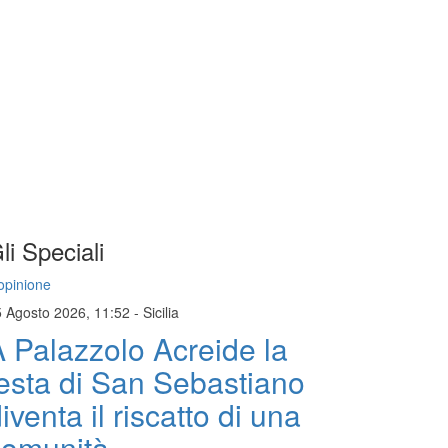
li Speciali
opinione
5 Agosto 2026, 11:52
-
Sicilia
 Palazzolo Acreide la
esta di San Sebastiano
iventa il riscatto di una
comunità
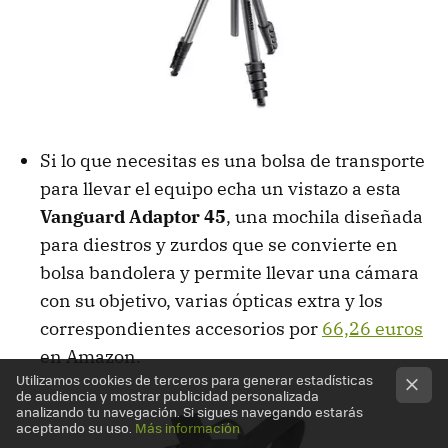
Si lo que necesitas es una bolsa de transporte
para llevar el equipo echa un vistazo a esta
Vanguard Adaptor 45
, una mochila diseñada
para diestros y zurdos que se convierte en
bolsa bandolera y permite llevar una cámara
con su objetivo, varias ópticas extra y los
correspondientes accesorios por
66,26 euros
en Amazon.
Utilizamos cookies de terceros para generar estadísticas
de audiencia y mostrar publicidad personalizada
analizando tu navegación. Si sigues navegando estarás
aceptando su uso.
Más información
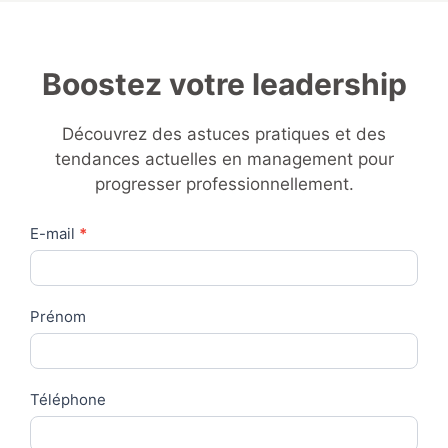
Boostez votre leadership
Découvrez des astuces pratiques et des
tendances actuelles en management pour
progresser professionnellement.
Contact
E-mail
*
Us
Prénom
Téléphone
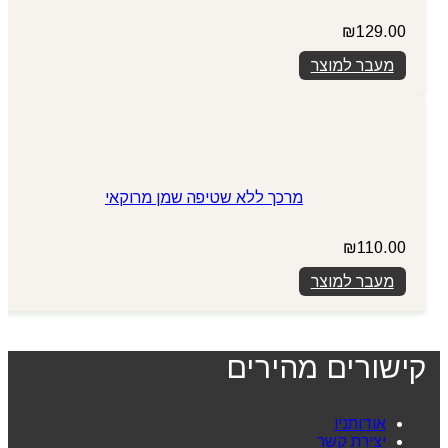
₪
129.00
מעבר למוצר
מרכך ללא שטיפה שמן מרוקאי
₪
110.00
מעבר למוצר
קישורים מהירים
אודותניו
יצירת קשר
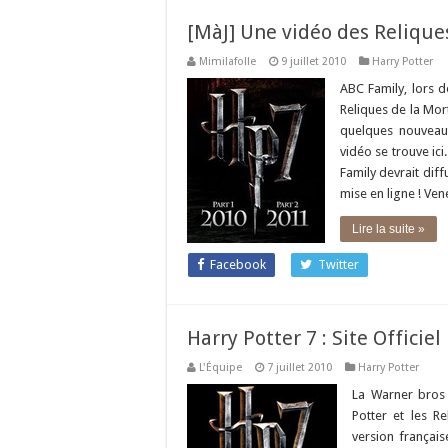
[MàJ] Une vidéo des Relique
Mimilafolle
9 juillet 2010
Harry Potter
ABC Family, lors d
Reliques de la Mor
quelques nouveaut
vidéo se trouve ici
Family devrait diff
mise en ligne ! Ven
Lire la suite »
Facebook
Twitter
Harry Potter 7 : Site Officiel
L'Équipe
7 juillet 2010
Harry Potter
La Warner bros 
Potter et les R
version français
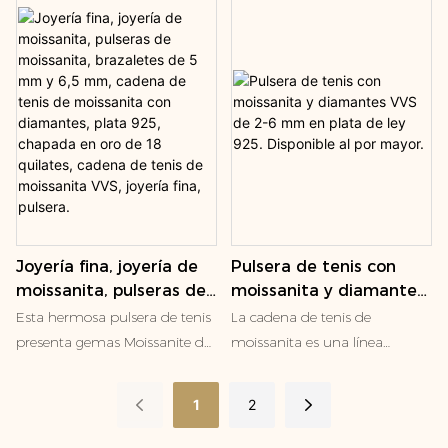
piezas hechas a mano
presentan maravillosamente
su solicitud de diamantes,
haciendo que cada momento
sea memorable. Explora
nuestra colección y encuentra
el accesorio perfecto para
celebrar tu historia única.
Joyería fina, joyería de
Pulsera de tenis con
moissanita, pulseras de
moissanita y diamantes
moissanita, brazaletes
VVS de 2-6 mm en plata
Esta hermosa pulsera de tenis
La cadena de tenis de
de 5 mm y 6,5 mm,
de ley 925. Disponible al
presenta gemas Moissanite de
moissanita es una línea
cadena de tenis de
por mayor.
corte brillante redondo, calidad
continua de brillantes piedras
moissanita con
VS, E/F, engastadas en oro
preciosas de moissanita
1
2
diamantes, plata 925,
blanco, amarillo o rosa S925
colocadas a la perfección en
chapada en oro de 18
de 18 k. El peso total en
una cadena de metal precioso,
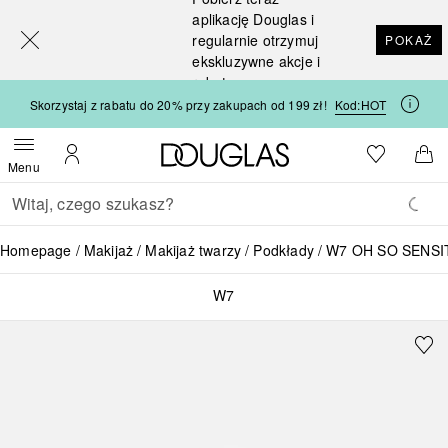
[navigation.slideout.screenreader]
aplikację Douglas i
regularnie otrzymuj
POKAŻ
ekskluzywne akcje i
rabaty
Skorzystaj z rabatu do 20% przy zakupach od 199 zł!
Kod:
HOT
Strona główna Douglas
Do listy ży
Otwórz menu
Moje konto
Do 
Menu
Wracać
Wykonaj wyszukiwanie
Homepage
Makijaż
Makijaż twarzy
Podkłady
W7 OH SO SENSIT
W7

Your goal:
Give the records back verbatim, pictures excluded.

Answer box:
li Speciali
opinione
5 Agosto 2026, 11:52
-
Sicilia
 Palazzolo Acreide la
esta di San Sebastiano
iventa il riscatto di una
comunità
Si lo que necesitas es una bolsa de transporte
para llevar el equipo echa un vistazo a esta
Vanguard Adaptor 45
, una mochila diseñada
para diestros y zurdos que se convierte en
bolsa bandolera y permite llevar una cámara
con su objetivo, varias ópticas extra y los
correspondientes accesorios por
66,26 euros
en Amazon.
Utilizamos cookies de terceros para generar estadísticas
de audiencia y mostrar publicidad personalizada
analizando tu navegación. Si sigues navegando estarás
aceptando su uso.
Más información
Boostez votre leadership
Découvrez des astuces pratiques et des
tendances actuelles en management pour
progresser professionnellement.
Contact
E-mail
*
Us
Prénom
Téléphone
₪
129.00
מעבר למוצר
מרכך ללא שטיפה שמן מרוקאי
₪
110.00
מעבר למוצר
קישורים מהירים
אודותניו
יצירת קשר
[MàJ] Une vidéo des Relique
Mimilafolle
9 juillet 2010
Harry Potter
ABC Family, lors d
Reliques de la Mor
quelques nouveaut
vidéo se trouve ici
Family devrait diff
mise en ligne ! Ven
Lire la suite »
Facebook
Twitter
Harry Potter 7 : Site Officiel
L'Équipe
7 juillet 2010
Harry Potter
La Warner bros 
Potter et les R
version français
piezas hechas a mano
presentan maravillosamente
su solicitud de diamantes,
haciendo que cada momento
sea memorable. Explora
nuestra colección y encuentra
el accesorio perfecto para
celebrar tu historia única.
Joyería fina, joyería de
Pulsera de tenis con
moissanita, pulseras de
moissanita y diamantes
moissanita, brazaletes
VVS de 2-6 mm en plata
Esta hermosa pulsera de tenis
La cadena de tenis de
de 5 mm y 6,5 mm,
de ley 925. Disponible al
presenta gemas Moissanite de
moissanita es una línea
cadena de tenis de
por mayor.
corte brillante redondo, calidad
continua de brillantes piedras
moissanita con
VS, E/F, engastadas en oro
preciosas de moissanita
1
2
diamantes, plata 925,
blanco, amarillo o rosa S925
colocadas a la perfección en
chapada en oro de 18
de 18 k. El peso total en
una cadena de metal precioso,
[navigation.slideout.screenreader]
aplikację Douglas i
regularnie otrzymuj
POKAŻ
ekskluzywne akcje i
rabaty
Skorzystaj z rabatu do 20% przy zakupach od 199 zł!
Kod:
HOT
Strona główna Douglas
Do listy ży
Otwórz menu
Moje konto
Do 
Menu
Wracać
Wykonaj wyszukiwanie
Homepage
Makijaż
Makijaż twarzy
Podkłady
W7 OH SO SENSIT
W7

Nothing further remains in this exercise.